In October we made our annual pilgrimage to Summer Lake, taking along a friend who had not been there before. Summer Lake is an interesting place. It has a floating bog or muskeg, the only one I know of in this area and the floating bog supports some unique and beautiful plant life.
The bog also has a floating island which can be anywhere on the lake, depending on the wind direction. Apparently this was made by fishermen many years ago and must indeed be quite old since it has good-sized trees growing on it. The picture below is of this island.
The lake is also home to a large number of non-native carnivorous plants. We have never been able to find out who originally planted them there or why, but they have established themselves around the lake. These photos show the Yellow Pitcher Plants on the far side of the lake.
The floating bog has to be reached across some more open water over a rather treacherous series of boards and old logs. The water was very high this year and all three of us fell in up to our waists and spent the rest of the day in wets shoes and boots and trousers, but no one complained.
The most prolific of the Carnivorous plants is the Yellow Pitcher Plant, Sarracenia flava. There must be several thousand of these now and they have established themselves around the southern end of the lake. These are two or three feet tall and were in flower when we saw them.
The flowers of the Yellow Pitcher Plants are very odd anyway, but this year quite a few of the flowers were deformed and appeared to have extra "pieces" where the central "plate" of the flower, some kind of stamen, I assume, is found. Perhaps the very dry summer accounts for this.
Another less striking plant is the Purple Pitcher Plant, Sarracenia purpurea. These are also found in huge clumps especially on the east side of the lake and were not in flower when we were there. They flower earlier in late August or September and we did not see them then.
The third is the White Pitcher Plant, Sarracenia leucophylla. We had thought these were dying out, but found more of them this year than ever before. The Purple Pitcher plants hug the ground as is evident from the photos, but these, like the Yellows, stand upright, though they are not as tall.

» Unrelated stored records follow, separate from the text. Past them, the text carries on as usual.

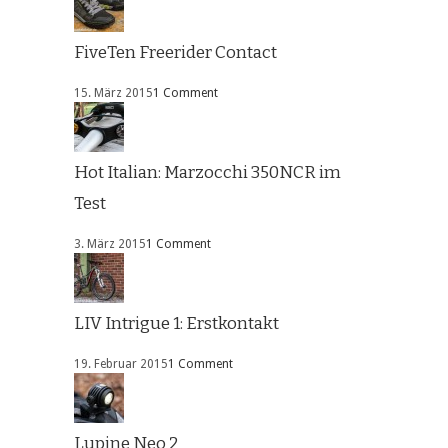
FiveTen Freerider Contact
15. März 2015
1 Comment
Hot Italian: Marzocchi 350NCR im
Test
3. März 2015
1 Comment
LIV Intrigue 1: Erstkontakt
19. Februar 2015
1 Comment
Lupine Neo 2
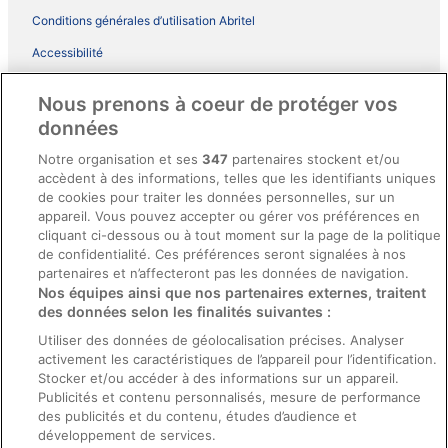
Conditions générales d’utilisation Abritel
Accessibilité
Comment fonctionne notre site
Nous prenons à coeur de protéger vos
Conditions générales du programme BONUS+ d’ebookers
données
Mentions légales / Nous contacter
Notre organisation et ses
347
partenaires stockent et/ou
accèdent à des informations, telles que les identifiants uniques
Directives de contenu et signalement de contenus
de cookies pour traiter les données personnelles, sur un
appareil. Vous pouvez accepter ou gérer vos préférences en
Aide
cliquant ci-dessous ou à tout moment sur la page de la politique
de confidentialité. Ces préférences seront signalées à nos
Soutien
partenaires et n’affecteront pas les données de navigation.
Nos équipes ainsi que nos partenaires externes, traitent
Annuler votre réservation d’hôtel ou de propriété de vacances
des données selon les finalités suivantes :
Annuler votre vol
Utiliser des données de géolocalisation précises. Analyser
activement les caractéristiques de l’appareil pour l’identification.
Échéances de remboursement
Stocker et/ou accéder à des informations sur un appareil.
Utiliser un coupon ebookers
Publicités et contenu personnalisés, mesure de performance
des publicités et du contenu, études d’audience et
développement de services.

The fourth non-native is the well-known Venus Fly-trap, Dionaea muscipula. This has established itself on the far side of the lake but is not as plentiful as the others. This, too, had long finished flowering when we found it. In fact, I have not ever gone early enough to see this in flower.
There is also a native carnivorous plant growing in the bog and there are thousands of these also. It is the Round-leaf Sundew, Drosera rotundifolia. Note the wild cranberry in one of the photos. We picked and ate our fill of them while exploring since they were ripe and waiting.
We also took time, since it was a beautiful autumn day, to photograph the lake and the autumn color. The yellow patches on the other side of the lake at the Yellow Pitcher Plant, which on a sunny day really stand out against the background of the woods or water.
We also saw a number of creatures or evidence of them including a beautiful spider's web and several other tiny creatures lurking on the Pitcher Plants all unidentified The presence of spiders on these plants is a kind of double jeopardy for unsuspecting insects.